Sunday, December 10, 2006

Terrorism and Intellectual Freedom

Daniel Pipes provides an excellent brief explanation of the intellectual roots of Islamist terrorism:

Alas, this view ignored a third totalitarianism, growing since the 1920s, that of Islamism, most briefly defined as the belief that whatever the question, from child-rearing to war-making, "Islam is the solution." As the result of several factors – an historic rivalry with Jews and Christians, a boisterous birth rate, the capture of the Iranian state in 1979, support from oil-rich states – Islamists have come to dominate the ideological discourse of Muslims interested in their Islamic identity or faith.

Islamic law, in retreat over the previous two centuries, came roaring back, and with it jihad, or sacred war. The caliphate, defunct in real terms for over a millennium, became a vibrant dream.
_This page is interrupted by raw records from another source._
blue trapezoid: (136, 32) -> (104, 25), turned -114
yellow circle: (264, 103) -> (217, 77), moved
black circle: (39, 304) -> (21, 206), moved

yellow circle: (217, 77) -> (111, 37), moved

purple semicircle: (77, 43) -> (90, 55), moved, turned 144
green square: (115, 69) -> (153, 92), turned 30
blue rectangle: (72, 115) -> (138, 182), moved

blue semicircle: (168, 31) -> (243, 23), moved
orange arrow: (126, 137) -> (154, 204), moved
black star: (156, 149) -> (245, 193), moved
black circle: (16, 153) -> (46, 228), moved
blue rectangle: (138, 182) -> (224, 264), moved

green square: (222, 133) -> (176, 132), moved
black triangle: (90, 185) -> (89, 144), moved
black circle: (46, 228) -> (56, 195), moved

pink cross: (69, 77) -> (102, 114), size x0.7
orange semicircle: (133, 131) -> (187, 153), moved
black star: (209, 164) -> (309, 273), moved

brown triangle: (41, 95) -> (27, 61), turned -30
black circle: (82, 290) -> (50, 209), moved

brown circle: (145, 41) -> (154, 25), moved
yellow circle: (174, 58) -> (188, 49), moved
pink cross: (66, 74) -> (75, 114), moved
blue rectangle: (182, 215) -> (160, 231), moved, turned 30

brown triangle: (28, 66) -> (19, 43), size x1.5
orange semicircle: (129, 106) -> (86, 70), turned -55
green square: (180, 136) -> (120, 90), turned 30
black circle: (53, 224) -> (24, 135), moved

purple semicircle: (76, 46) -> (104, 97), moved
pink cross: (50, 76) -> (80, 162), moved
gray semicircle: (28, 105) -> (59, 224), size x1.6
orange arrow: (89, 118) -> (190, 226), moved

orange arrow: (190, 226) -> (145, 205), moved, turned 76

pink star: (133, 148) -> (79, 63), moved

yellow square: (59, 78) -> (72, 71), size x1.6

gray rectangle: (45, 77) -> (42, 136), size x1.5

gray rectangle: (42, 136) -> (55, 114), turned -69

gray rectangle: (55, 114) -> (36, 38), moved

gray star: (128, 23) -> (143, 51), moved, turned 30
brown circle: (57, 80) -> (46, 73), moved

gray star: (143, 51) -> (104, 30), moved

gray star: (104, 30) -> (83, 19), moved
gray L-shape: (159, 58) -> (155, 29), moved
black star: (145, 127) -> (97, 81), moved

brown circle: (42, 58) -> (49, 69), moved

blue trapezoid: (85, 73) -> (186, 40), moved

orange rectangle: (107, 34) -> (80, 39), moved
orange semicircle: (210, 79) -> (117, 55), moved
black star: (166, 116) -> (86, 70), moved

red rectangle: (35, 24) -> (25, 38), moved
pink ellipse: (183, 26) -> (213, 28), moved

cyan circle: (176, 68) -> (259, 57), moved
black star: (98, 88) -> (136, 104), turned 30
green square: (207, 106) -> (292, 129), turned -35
Ideas proffered by such thinkers and organizers as Muhammad ibn Abd al-Wahhab, Shah Waliullah, Sayyid Abu'l-A'la al-Mawdudi, Hasan al-Banna, Sayyid Qutb, and Rouhollah Khomeini aggressed successfully against traditional, modernist, and centrist approaches to Islam. To advance the poisoned vision of these utopians, their followers adopted violent means, including terrorism.



To win the struggle with radical Islamism, Pipes notes that it is necessary to enable moderate and reformist Muslims to offer an alternative to the totalitarian vision of the Islamists:

The most effective form of counterterrorism fights not the terrorists but the ideas that motivate them. This strategy involves two main steps. First, defeat the Islamist movement just as the fascist and communist movements were defeated – on every level and in every way, making use of every institution, public and private. This task falls mainly on non-Muslims, Muslim communities being generally incapable or unwilling to purge their own.
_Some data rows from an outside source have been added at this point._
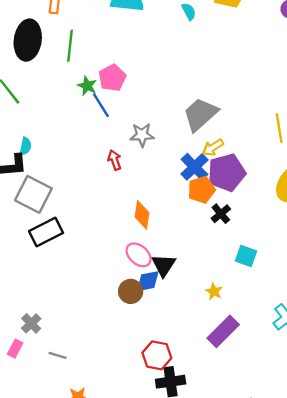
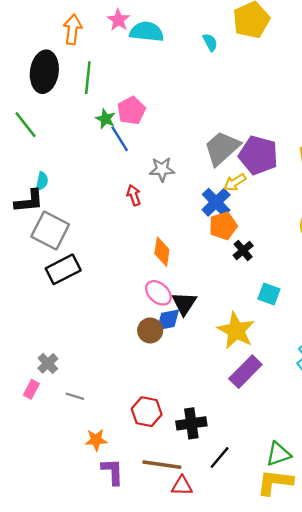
purple pentagon: (227, 173) -> (258, 155), moved, turned 30
yellow star: (214, 291) -> (236, 330), size x2.0
red hexagon: (157, 355) -> (147, 412), moved

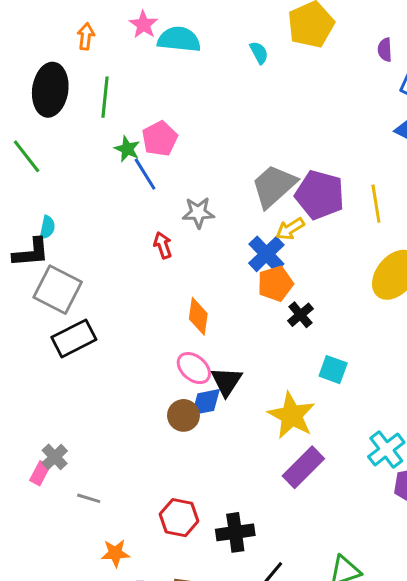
orange arrow: (73, 29) -> (86, 36), size x0.7
pink rectangle: (31, 389) -> (40, 473), moved

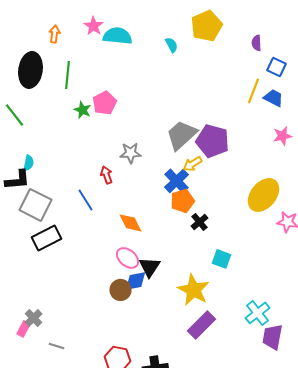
blue line: (145, 174) -> (86, 200), moved
yellow line: (376, 204) -> (254, 91), moved, turned 30
orange diamond: (198, 316) -> (130, 223), turned -35

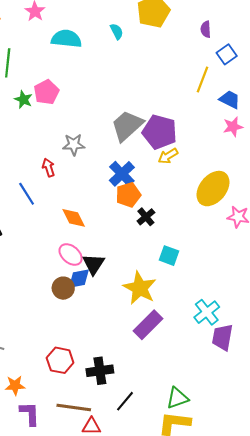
cyan semicircle: (118, 36) -> (66, 39), moved
blue square: (276, 67) -> (227, 54), turned 30
blue trapezoid: (274, 98) -> (230, 99), moved
yellow arrow: (192, 164) -> (168, 156), moved

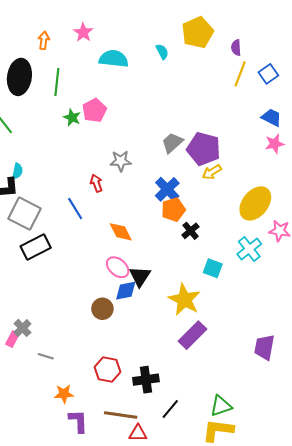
purple semicircle: (206, 29) -> (236, 48), moved
yellow line: (203, 80) -> (240, 74), moved
gray trapezoid: (127, 126) -> (172, 143), size x0.7
brown circle: (63, 288) -> (102, 309), moved
cyan cross: (207, 312) -> (249, 249), moved

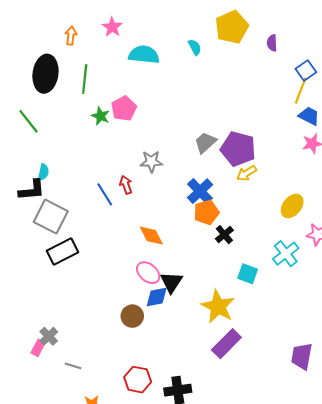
yellow line: (240, 74) -> (301, 91), moved
yellow ellipse: (255, 203) -> (292, 206), size x0.7
blue line: (75, 209) -> (105, 194), moved

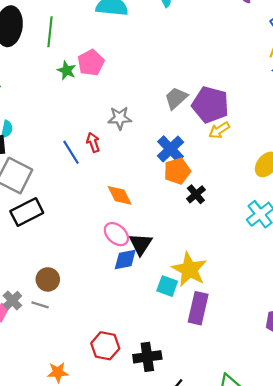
cyan square: (248, 274) -> (167, 286), moved
brown circle: (132, 316) -> (48, 279), moved
purple rectangle: (226, 344) -> (198, 308), turned -32
gray line: (73, 366) -> (40, 305), moved

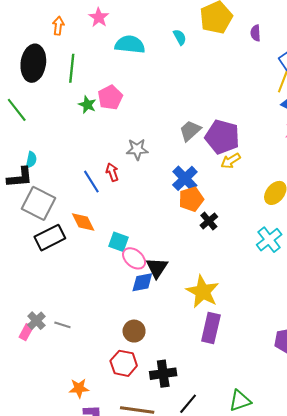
orange diamond: (120, 195) -> (83, 222), moved
brown circle: (48, 279) -> (134, 331), moved
cyan square: (167, 286) -> (118, 242), moved

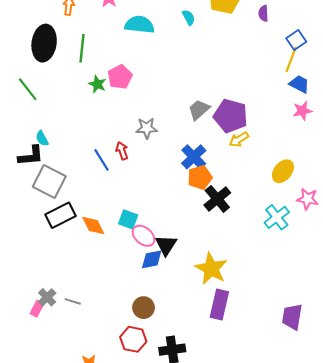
cyan semicircle: (31, 160) -> (42, 138), turned 140
black cross: (209, 221) -> (217, 199), size x1.5
orange diamond: (83, 222) -> (93, 226), moved

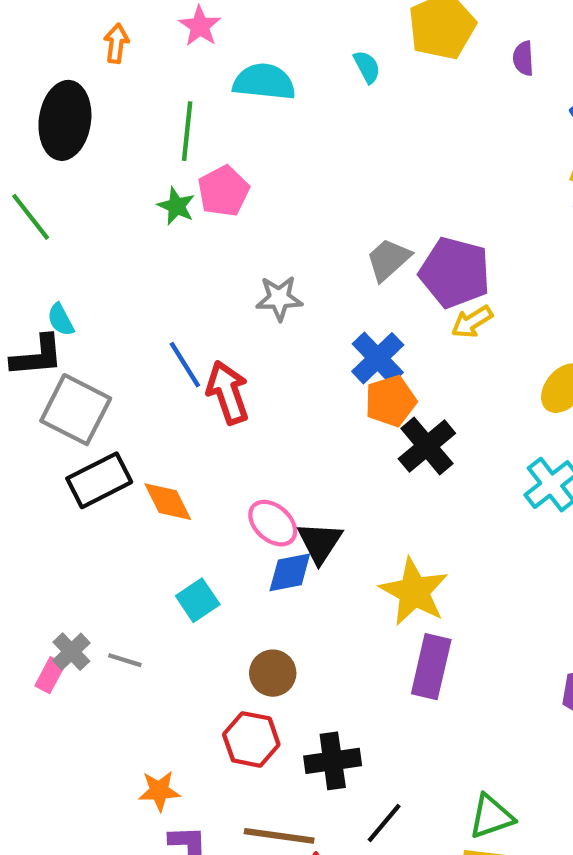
green line: (82, 48) -> (187, 131), moved
red arrow: (122, 151) -> (228, 392), moved, size x1.6
cyan square: (128, 219) -> (198, 600), moved, turned 36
In contrast, only Muslims can undertake the second step, the formulation and spread of an Islam that is modern, moderate, democratic, liberal, good-neighborly, humane, and respectful of women. Here, non-Muslims can help by distancing themselves from Islamists and supporting moderate Muslims.
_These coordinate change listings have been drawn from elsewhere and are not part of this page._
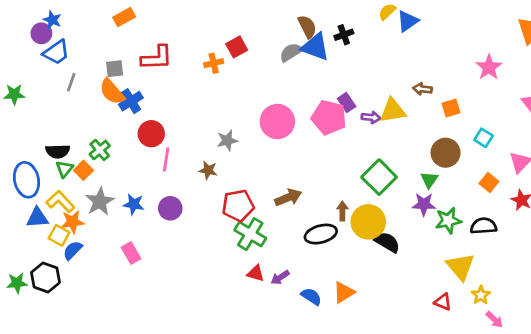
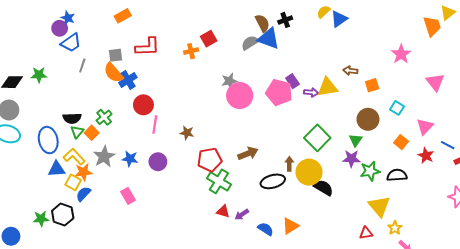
black cross: (344, 35) -> (285, 20), moved
gray star: (227, 140) -> (229, 81), moved
red triangle: (443, 302) -> (366, 233), turned -32

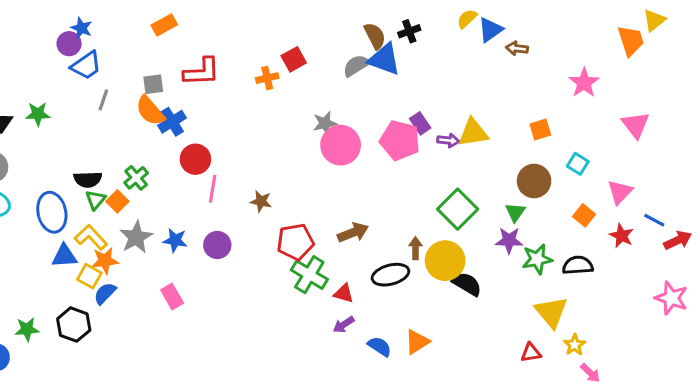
brown arrow: (350, 71) -> (517, 48), moved
red triangle: (223, 211) -> (344, 293), moved
green star: (41, 219) -> (27, 329), moved

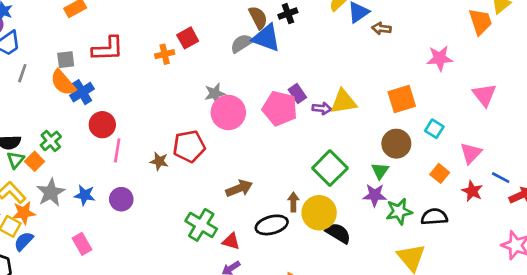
pink star: (584, 83) -> (440, 58), turned 30
orange square: (540, 130) -> (402, 99), size x1.5
red pentagon: (295, 242) -> (189, 146), moved

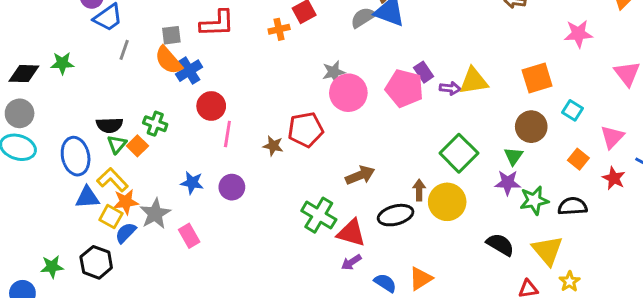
green cross: (51, 141) -> (155, 124), turned -30
gray star: (51, 192) -> (155, 214), moved
black semicircle: (338, 233) -> (500, 245), moved
red triangle: (231, 241) -> (351, 233), size x1.5

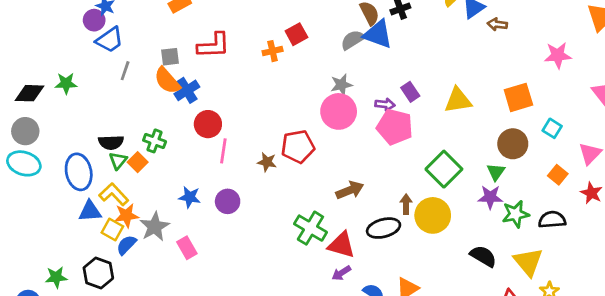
gray star: (334, 72) -> (341, 85), moved
pink pentagon: (404, 88) -> (395, 127), moved
purple arrow: (450, 88) -> (385, 104), moved

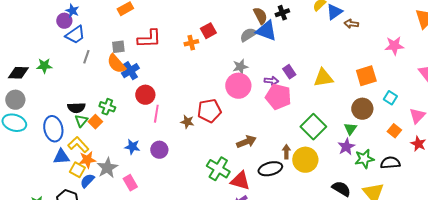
purple star: (490, 197) -> (346, 147), turned -30

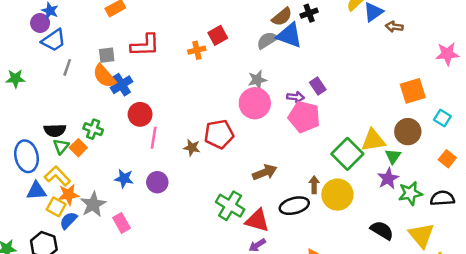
brown semicircle: (260, 16) -> (282, 17), turned 78
yellow triangle: (323, 78) -> (373, 140), moved

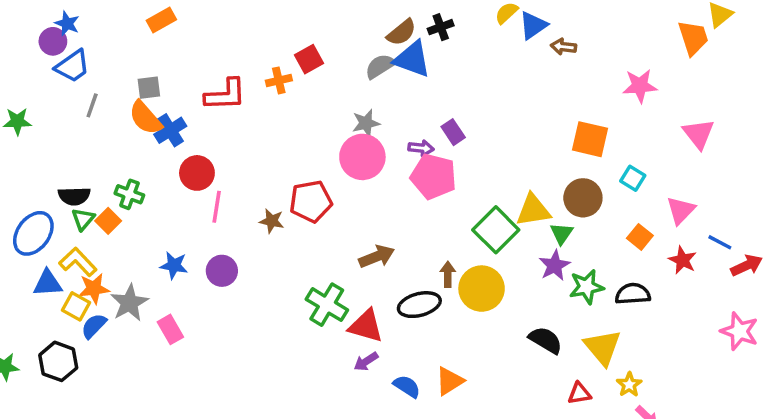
red L-shape: (145, 45) -> (225, 95), moved
orange square: (413, 91) -> (590, 139), turned 30
blue ellipse: (27, 156) -> (33, 233), turned 48

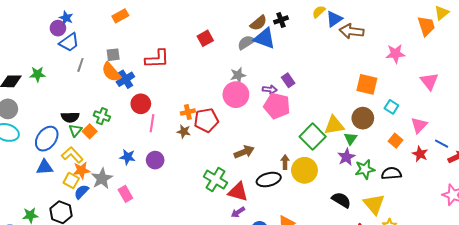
brown arrow: (563, 47) -> (352, 31), size x1.6
orange cross: (279, 80) -> (188, 112), moved
blue triangle: (48, 283) -> (45, 167), moved

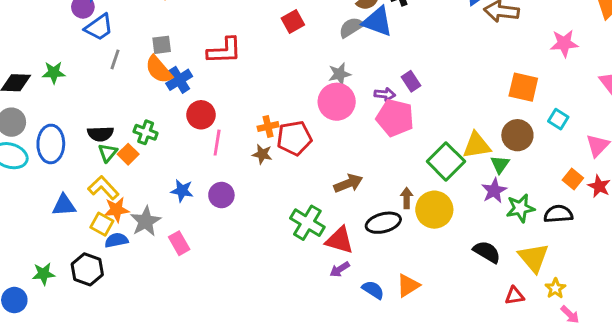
blue ellipse: (47, 139) -> (51, 144), moved, turned -35
orange square: (396, 141) -> (573, 179), moved
blue semicircle: (81, 192) -> (116, 240), turned 35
This is exactly what needs to be done. The problem, unfortunately, lies in how the Islamists have used violence and intimidation to suppress reformist voices within Islam. Mr. Pipes has ably documented this in his own research. This is why fostering intellectual freedom in the Islamic world is both difficult and essential. We in the West must do everything possible to prevent Islamists from censoring moderate Muslims if we are to defeat Jihadist terrorism and the ideas that sustain it.